Türk Silahlı Kuvvetlerinin Suriye ve Irak'ın kuzeyindeki terör bölgelerinde gerçekleştirdiği operasyonlar devam etmektedir. Kahraman ordumuza üstün başarılar diliyorum. Allah Türk ordusunun yardımcısı olsun.
Türkiye Birleşmiş Milletler Anlaşması'nın 51'inci maddesinin kendisine verdiği meşru müdafaa hakkı çerçevesinde Suriye'ye yönelik askerî operasyonlar yürüttüğü esnada bir SİHA'mız Amerika Birleşik Devletleri tarafından düşürülmüştür. ABD tarafı, Türkiye'ye ait olan SİHA'nın kendi üslerine yaklaştığı bahanesiyle harekete geçtiğini ifade etmektedir. Burada konuşulması gereken asıl mesele SİHA'mızın ABD askerî üslerine değil, ABD üslerinin terör örgütlerine olan yakınlığıdır. Burada konuşulması gereken, SİHA'mızı düşüren ABD savaş uçağının nereden havalandığıdır. Kamuoyunda yer alan iddialara göre bu uçak Türk SİHA'sını düşürmek üzere İncirlik Üssü'nden yani Türkiye'den havalanmıştır. Buradan Hükûmete çağrıda bulunuyoruz: Çıkın ve bu iddiaya cevap verin. Bu iddia susarak ve sessiz kalarak geçiştirebileceğiniz bir husus değildir. Kürsülerde ve miting meydanlarında esip gürleyen iktidar sahipleri mesele ABD oldu mu nedense hesap sormak yerine yalnızca naif sorular yöneltmekle yetiniyorlar. Hükûmet artık soru sormayı bir tarafa bırakıp bu önemli meselelerde hesap sormalıdır. Düşürülen SİHA'mızın, parasını ödediğimiz hâlde gasbedilen F-35'lerimizin ve güney sınırımızda ABD eliyle beslenen 100 bin kişilik terör ordusunun hesabını sorma vakti gelmiştir.
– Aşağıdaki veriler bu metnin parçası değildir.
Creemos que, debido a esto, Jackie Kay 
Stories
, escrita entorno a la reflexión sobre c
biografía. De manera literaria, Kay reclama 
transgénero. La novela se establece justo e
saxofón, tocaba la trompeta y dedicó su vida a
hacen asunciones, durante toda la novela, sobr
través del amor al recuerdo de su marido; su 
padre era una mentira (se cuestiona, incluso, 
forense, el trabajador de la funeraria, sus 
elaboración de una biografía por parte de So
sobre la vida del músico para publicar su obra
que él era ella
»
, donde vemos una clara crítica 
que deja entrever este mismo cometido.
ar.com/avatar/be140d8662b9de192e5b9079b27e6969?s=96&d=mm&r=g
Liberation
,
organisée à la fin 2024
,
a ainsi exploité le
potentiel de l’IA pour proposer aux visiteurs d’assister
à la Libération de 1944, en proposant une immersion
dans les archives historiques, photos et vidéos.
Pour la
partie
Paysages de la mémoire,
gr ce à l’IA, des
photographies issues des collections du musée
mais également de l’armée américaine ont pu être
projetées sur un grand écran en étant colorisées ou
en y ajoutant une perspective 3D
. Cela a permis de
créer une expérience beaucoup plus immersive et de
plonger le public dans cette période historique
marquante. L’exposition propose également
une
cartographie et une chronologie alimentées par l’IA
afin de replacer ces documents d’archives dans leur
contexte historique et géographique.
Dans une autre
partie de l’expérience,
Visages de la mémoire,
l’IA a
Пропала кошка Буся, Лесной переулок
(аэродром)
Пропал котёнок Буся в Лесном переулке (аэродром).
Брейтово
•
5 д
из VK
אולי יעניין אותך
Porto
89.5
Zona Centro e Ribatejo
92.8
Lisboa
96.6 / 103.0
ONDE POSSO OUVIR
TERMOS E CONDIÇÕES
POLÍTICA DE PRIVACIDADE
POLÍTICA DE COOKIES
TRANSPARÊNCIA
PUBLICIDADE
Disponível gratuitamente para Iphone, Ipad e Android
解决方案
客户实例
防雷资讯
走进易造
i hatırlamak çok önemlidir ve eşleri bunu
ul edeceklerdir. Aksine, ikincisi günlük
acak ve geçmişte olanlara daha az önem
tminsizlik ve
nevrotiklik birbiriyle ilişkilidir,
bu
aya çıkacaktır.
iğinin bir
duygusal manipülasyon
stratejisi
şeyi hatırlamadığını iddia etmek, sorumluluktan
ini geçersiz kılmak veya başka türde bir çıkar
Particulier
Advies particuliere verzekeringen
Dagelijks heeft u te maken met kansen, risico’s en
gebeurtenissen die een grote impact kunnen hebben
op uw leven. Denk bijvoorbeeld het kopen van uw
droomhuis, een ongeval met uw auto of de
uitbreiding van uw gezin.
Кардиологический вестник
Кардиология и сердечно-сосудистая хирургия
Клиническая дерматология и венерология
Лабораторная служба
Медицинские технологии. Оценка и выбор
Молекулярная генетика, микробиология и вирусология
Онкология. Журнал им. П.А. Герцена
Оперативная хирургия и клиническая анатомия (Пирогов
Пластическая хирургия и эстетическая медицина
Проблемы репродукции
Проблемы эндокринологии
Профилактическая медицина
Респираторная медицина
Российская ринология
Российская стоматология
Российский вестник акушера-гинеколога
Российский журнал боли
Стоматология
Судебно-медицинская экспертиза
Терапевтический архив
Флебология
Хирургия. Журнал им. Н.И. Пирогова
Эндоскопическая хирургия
Değerli milletvekilleri, dönemin Başbakanı Sayın Erdoğan Suriye iç savaşının henüz başında 6 Ağustos 2011 tarihinde "Suriye meselesi bizim iç meselemizdir." diyerek Suriye krizini içselleştirmiş ve Türkiye'yi savaşın doğrudan tarafı hâline getirmiştir. İç savaşın başlangıcında öngörüden yoksun politikalarla "Şam'da cuma namazı kılacağız." diyen Erdoğan ve Hükûmeti 2013 yılına gelindiğinde Türkiye'yi eşi benzeri görülmeyen güvenlik risklerine ve yakın insanlık tarihinin gördüğü en büyük kitlesel göç dalgasına maruz bırakmış ve Türkiye AK PARTİ'nin açık sınır politikasıyla birlikte 2015 yılından itibaren dünyada en fazla sığınmacı barındıran ülke konumuna gelmiştir. Adalet ve Kalkınma Partisi Hükûmetinin bugün ısrarla devam eden yanlış dış politikası Suriye'de karşı karşıya olduğumuz sorunların birincil sebebidir. AK PARTİ'nin yanlış ve öngörüsüz Suriye politikası sonucunda, bir: Türkiye dünyada en fazla sığınmacı barındıran ülke konumuna geldi ve bugün Türk millî kimliği varoluşsal bir demokratik tehditle karşı karşıya. İki, güneyde Amerika Birleşik Devletleri ve Rusya gibi devletlerle komşu hâline geldik. Üç, emperyalist güçler bugün Suriye'nin kuzeyinde 100 bin kişilik bir terör ordusu besliyor. Dört, Suriye'nin kuzeyinde bir terör devletinin demografik altyapısı göz göre göre inşa ediliyor. Ve beş, bütün bu millî güvenlik risklerinin ötesinde Türkiye sığınmacılara 100 milyar dolardan fazla para harcıyor.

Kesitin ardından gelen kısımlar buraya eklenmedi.